About this task
Scan the entries below for lines holding "screen". Give the number of such lines alone.

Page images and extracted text
__________________________________________________

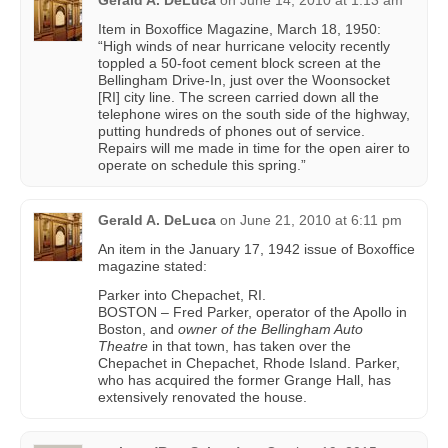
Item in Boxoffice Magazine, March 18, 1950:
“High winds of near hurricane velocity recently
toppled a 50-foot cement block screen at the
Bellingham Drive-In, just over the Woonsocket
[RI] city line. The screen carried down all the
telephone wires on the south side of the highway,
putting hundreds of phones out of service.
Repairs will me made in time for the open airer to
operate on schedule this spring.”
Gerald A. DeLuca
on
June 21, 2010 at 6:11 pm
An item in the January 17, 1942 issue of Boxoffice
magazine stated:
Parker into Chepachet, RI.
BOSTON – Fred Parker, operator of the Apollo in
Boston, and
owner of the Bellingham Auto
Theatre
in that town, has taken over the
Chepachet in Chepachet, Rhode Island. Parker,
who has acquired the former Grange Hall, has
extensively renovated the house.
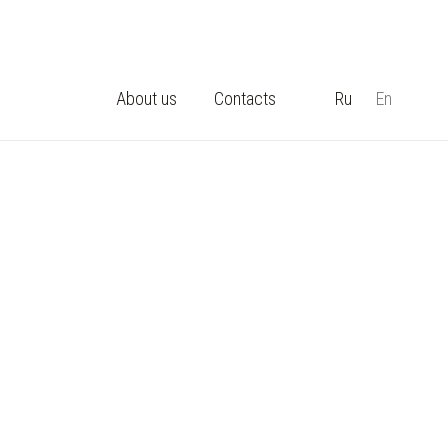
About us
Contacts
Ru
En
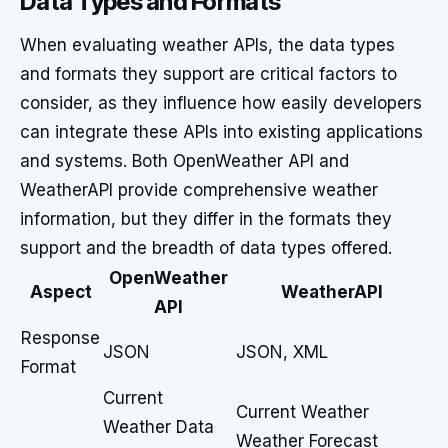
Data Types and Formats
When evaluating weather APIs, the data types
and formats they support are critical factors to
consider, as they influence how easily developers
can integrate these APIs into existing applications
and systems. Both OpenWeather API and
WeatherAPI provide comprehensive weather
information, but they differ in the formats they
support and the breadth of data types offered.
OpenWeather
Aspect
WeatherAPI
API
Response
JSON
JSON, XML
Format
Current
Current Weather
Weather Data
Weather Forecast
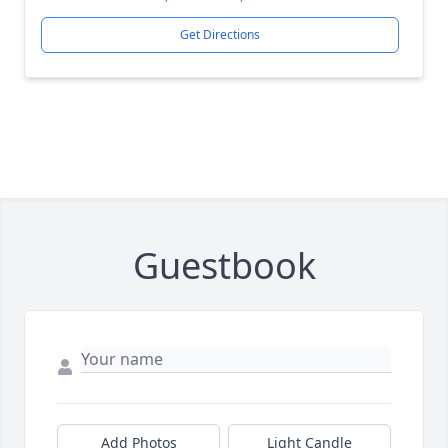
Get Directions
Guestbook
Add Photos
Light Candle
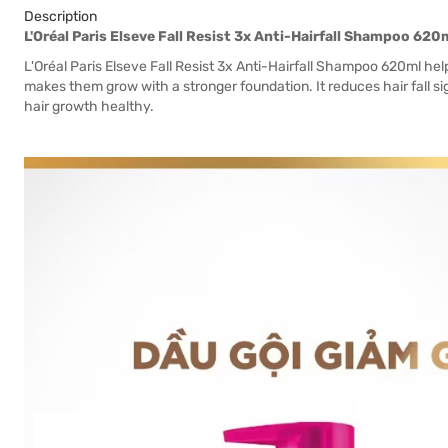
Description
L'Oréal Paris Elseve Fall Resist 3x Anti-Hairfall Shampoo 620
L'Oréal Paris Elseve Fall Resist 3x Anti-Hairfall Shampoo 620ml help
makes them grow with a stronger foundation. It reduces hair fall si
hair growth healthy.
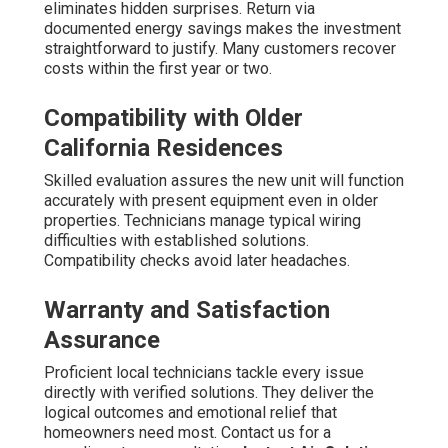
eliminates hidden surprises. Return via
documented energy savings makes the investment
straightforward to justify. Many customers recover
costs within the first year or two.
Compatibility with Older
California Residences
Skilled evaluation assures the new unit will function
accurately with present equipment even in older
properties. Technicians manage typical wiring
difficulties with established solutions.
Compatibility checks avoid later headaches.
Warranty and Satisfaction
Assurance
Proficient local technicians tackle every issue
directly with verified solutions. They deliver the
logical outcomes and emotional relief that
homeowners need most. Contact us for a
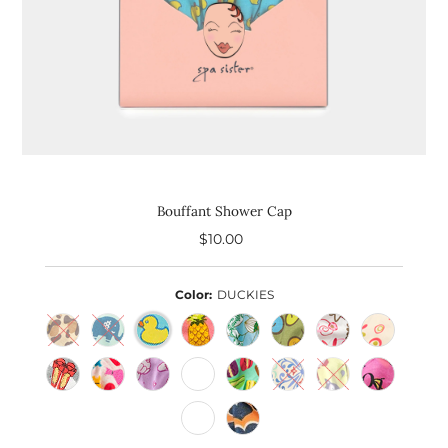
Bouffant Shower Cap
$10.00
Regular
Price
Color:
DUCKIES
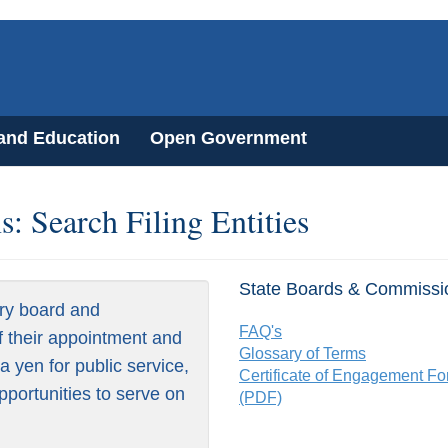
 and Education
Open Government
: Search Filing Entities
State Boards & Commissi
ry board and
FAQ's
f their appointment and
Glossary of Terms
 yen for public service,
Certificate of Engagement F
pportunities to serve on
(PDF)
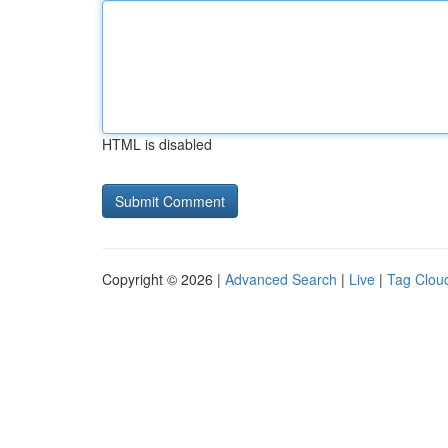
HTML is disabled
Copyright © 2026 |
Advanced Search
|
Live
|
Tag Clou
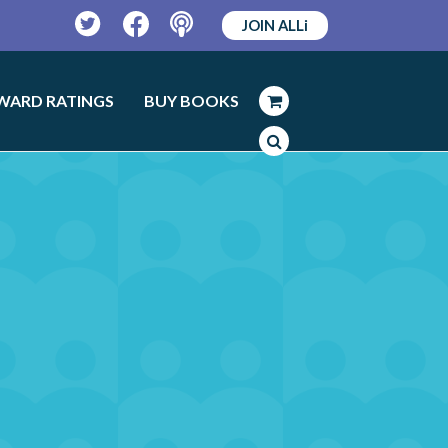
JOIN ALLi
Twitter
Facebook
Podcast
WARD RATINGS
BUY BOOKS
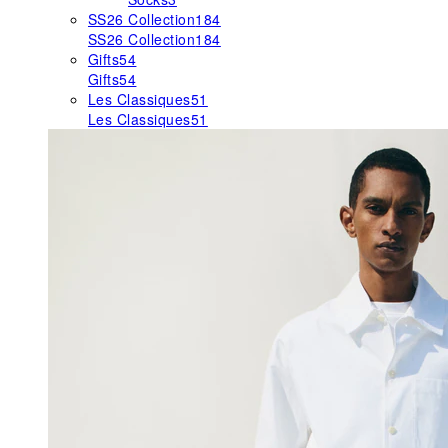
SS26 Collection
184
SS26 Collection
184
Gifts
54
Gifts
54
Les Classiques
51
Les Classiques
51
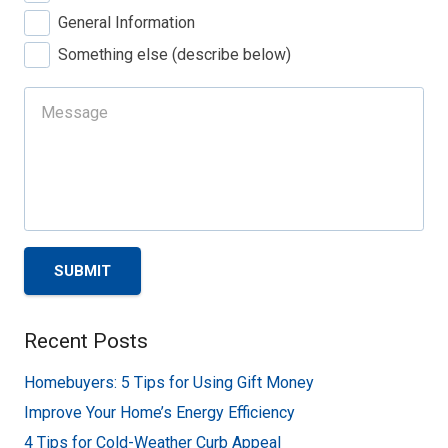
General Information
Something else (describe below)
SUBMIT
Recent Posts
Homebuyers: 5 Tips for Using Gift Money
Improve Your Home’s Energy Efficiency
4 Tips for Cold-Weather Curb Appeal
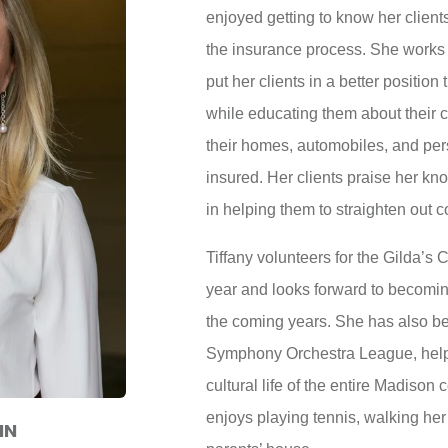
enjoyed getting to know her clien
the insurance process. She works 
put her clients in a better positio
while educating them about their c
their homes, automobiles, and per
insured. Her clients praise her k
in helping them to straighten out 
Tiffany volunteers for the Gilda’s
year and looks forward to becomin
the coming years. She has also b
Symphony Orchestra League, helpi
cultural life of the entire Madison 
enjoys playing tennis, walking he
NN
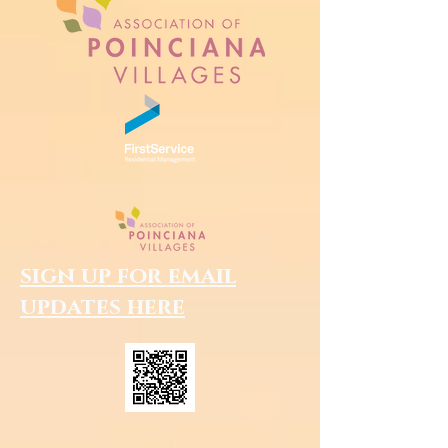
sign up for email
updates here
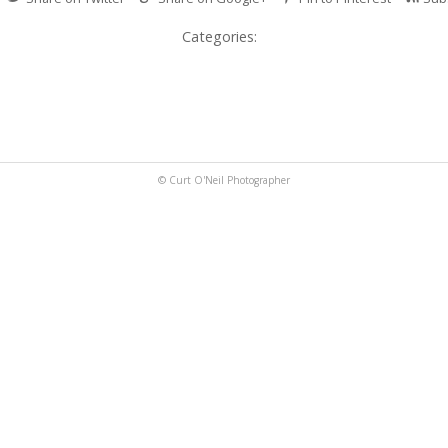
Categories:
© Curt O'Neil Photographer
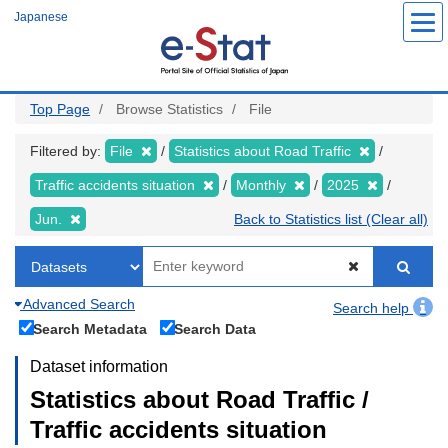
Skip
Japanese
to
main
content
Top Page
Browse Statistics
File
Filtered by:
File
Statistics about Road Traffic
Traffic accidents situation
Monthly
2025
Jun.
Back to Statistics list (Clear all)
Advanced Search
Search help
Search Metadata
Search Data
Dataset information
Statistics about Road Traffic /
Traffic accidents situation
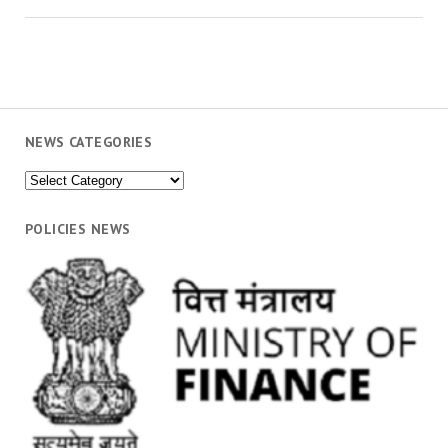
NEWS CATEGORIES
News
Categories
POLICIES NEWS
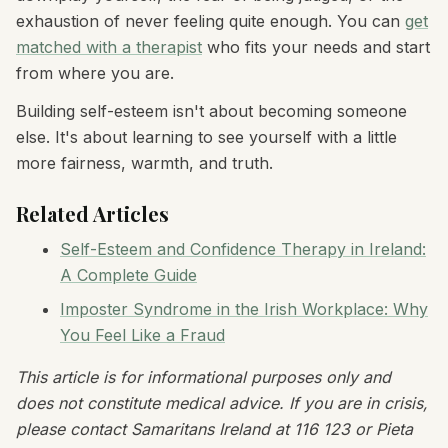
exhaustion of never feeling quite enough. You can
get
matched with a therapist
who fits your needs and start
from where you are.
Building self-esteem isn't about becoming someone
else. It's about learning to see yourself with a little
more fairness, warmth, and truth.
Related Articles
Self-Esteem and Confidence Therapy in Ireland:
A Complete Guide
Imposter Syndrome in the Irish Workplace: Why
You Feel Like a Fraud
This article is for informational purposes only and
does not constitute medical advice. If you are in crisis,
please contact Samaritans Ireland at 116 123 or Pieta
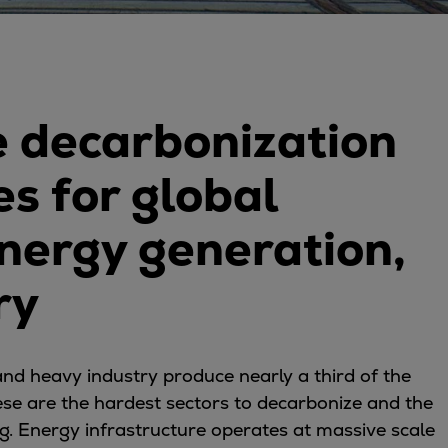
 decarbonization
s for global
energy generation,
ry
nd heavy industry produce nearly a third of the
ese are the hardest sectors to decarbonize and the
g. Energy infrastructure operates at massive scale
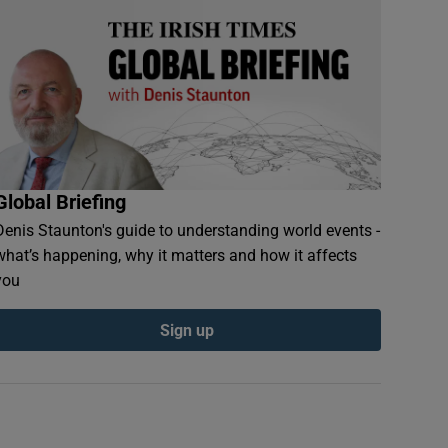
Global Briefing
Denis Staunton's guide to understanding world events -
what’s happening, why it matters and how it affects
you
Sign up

__________________________________________________

The completed task
2